Era la misma luz que salía por la ventana de su oficina en el segundo piso. Y pasé por ahí cientos de veces mientras deambulaba por las calles del DF. La luz de ese cuarto se mantenía encendida hasta altas horas de la noche. Al pasar por su casa siempre miraba hacia arriba y me imaginaba a Federico escribiendo. Era reconfortante saberlo allí, detrás de ese vidrio, como un faro literario en la noche de la Condesa. Para los que andábamos allá abajo, en el inframundo de las calles, era también una certeza, o incluso una esperanza. Arriba de nosotros, deshebrando la noche con velas e incienso los escritores de la ciudad guiaban la obscuridad a buen puerto.

Durante mucho tiempo frecuenté una esquina de la calle Pachuca. Había entonces un café, el Café de la Noche, que se volvió una especie de cubículo o pecera desde la cual observé al mundo. Allí tuve las conversaciones más significantes de la vida del adolescente, esas pláticas con amigos llenas de clichés, lugares comunes y sueños reburujados. Por ese café pasaba Federico Campbell a eso de las ocho p.m., hora para él de ir al súper. Mis recuerdos de esos encuentros son nítidos. Eran noches transparentes y la figura borrosa de Federico se iba acercando en un vaivén lento. Me daba emoción verlo y salía a recibirlo como quién espera un buque en el puerto.

Al verme Federico dejaba las bolsas en el suelo y comenzábamos a platicar. Recuerdo nuestras conversaciones con los faros de la Condesa brillando contra su silueta y remarcando el cabello a los costados de su cara, algo que lo hacía ver como espantapájaros o un Einstein perdido en la noche. Federico nunca tenía prisa, siempre hacía tiempo para platicar, un hombre que hablaba pausado y disfrutaba de saborear cada palabra en su paladar como si se tratara de un dulce. Era un tipo generoso hasta con la noche que rebotaba por todos lados de su rostro.

Empecé diciendo que Federico Campbell fue mi tío. Eso no debe importarle a nadie, mis breves recuerdos son sola una manera de evocar la vida de una persona que para las letras mexicanas significó mucho más de lo que su fama lo insinúa.

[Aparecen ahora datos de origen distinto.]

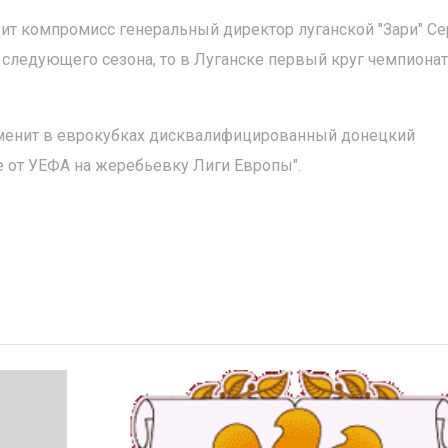
одит компромисс генеральный директор луганской "Зари" Се
ся следующего сезона, то в Луганске первый круг чемпиона
заменит в еврокубках дисквалифицированный донецкий
е от УЕФА на жеребьевку Лиги Европы".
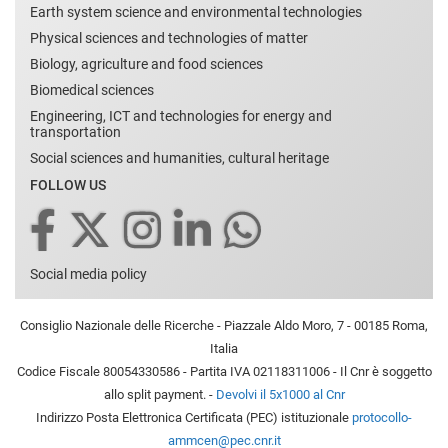
Earth system science and environmental technologies
Physical sciences and technologies of matter
Biology, agriculture and food sciences
Biomedical sciences
Engineering, ICT and technologies for energy and
transportation
Social sciences and humanities, cultural heritage
FOLLOW US
Social media policy
Consiglio Nazionale delle Ricerche - Piazzale Aldo Moro, 7 - 00185 Roma,
Italia
Codice Fiscale 80054330586 - Partita IVA 02118311006 - Il Cnr è soggetto
allo split payment. -
Devolvi il 5x1000 al Cnr
Indirizzo Posta Elettronica Certificata (PEC) istituzionale
protocollo-
ammcen@pec.cnr.it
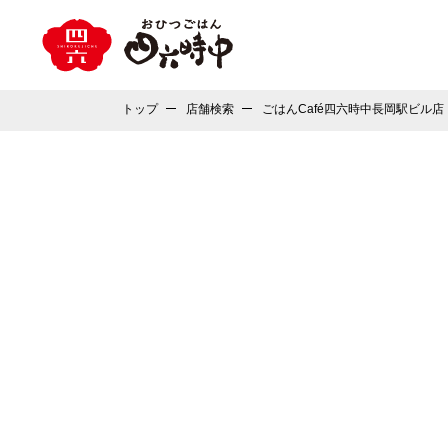
トップ
店舗検索
ごはんCafé四六時中長岡駅ビル店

Una manera personal de contrastar todas las semblanzas que saldrán sobre su vida en estos días. Lejos de los datos, cerca del mito o el recuerdo. Puedo, según se quiera, ser o no sobrino de Federico Campbell, pero lo que nunca dejaré de ser es un lector de su obra y un agradecido de toda la generosidad que dio.

Como escritor, como tío, como deambulante de la noche, como un hombre brillante y talentoso. Será difícil caminar por esas calles sin el amparo de la luz de su oficina. La Condesa sin duda estará más obscura que nunca. Afortunadamente, Federico Campbell nos dejó muchas pequeñas luces por todos lados.